I am new on Scrapy, and I am sorry if this question is trivial. I have read the document on Scrapy from official webpage. And while I look through the document, I met this example:
import scrapy
from myproject.items import MyItem
class MySpider(scrapy.Spider):
name = ’example.com’
allowed_domains = [’example.com’]
start_urls = [
’http://www.example.com/1.html’,
’http://www.example.com/2.html’,
’http://www.example.com/3.html’,
]
def parse(self, response):
for h3 in response.xpath(’//h3’).extract():
yield MyItem(title=h3)
for url in response.xpath(’//a/@href’).extract():
yield scrapy.Request(url, callback=self.parse)
I know, the parse method must return an item or/and request, but where are these return values returned to?

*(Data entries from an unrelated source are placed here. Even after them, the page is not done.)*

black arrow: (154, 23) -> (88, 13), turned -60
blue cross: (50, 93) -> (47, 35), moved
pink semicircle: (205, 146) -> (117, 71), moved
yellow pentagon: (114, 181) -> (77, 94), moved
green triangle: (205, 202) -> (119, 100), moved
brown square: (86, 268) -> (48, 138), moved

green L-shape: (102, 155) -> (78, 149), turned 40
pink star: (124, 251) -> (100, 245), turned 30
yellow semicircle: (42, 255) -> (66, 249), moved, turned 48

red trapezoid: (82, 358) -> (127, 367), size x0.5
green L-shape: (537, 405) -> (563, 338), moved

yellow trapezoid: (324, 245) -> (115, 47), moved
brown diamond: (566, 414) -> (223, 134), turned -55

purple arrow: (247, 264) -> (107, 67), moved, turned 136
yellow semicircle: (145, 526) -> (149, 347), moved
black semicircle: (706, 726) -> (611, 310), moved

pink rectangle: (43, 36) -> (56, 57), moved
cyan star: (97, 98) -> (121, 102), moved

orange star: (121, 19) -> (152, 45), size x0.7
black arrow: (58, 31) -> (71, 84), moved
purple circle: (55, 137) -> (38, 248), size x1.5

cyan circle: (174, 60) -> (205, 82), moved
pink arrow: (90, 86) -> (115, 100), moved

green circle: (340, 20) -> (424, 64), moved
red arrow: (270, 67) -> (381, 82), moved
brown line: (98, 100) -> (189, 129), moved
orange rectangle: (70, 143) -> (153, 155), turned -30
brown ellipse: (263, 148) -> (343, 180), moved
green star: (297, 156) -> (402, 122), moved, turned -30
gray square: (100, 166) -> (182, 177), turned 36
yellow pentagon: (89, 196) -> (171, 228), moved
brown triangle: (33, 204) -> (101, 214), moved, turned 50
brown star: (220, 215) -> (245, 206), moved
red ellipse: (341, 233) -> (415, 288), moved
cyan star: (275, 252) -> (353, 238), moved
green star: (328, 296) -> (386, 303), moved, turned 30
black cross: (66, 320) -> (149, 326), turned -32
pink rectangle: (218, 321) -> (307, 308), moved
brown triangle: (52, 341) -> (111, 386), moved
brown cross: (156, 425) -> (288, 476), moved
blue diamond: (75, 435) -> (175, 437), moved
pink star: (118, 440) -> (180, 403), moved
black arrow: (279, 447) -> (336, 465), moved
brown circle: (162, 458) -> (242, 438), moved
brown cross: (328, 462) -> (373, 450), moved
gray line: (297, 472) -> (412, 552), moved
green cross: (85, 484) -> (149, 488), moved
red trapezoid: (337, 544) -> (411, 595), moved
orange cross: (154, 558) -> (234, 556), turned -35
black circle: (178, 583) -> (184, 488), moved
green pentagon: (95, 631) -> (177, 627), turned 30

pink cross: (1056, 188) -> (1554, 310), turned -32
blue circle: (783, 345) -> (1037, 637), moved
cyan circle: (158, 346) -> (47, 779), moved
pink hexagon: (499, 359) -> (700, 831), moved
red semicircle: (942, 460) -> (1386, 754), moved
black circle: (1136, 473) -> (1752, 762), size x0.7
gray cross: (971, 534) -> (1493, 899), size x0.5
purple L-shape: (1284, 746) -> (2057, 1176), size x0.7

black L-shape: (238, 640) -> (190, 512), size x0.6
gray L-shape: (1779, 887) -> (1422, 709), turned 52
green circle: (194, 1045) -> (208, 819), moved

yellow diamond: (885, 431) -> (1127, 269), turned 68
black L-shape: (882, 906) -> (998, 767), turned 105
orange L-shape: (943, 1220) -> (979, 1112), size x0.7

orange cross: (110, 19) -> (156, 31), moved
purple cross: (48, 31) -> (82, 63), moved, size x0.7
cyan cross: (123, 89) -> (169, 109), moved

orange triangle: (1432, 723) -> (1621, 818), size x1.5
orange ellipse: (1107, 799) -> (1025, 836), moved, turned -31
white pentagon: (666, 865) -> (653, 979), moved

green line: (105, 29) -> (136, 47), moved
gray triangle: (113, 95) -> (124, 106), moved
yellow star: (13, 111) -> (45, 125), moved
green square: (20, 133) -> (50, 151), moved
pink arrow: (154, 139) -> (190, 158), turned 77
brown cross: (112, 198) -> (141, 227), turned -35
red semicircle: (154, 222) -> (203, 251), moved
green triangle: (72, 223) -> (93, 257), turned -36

One is an item and the other is request, I think these two type would be handled differently and in the case of CrawlSpider
, it has Rule with callback. What about this callback's return value? where to ? same as parse()
?
I am very confused on Scrapy procedure, even i read the document....
According to the documentation:
The parse() method is in charge of processing the response and returning scraped data (as Item objects) and more URLs to follow (as Request objects).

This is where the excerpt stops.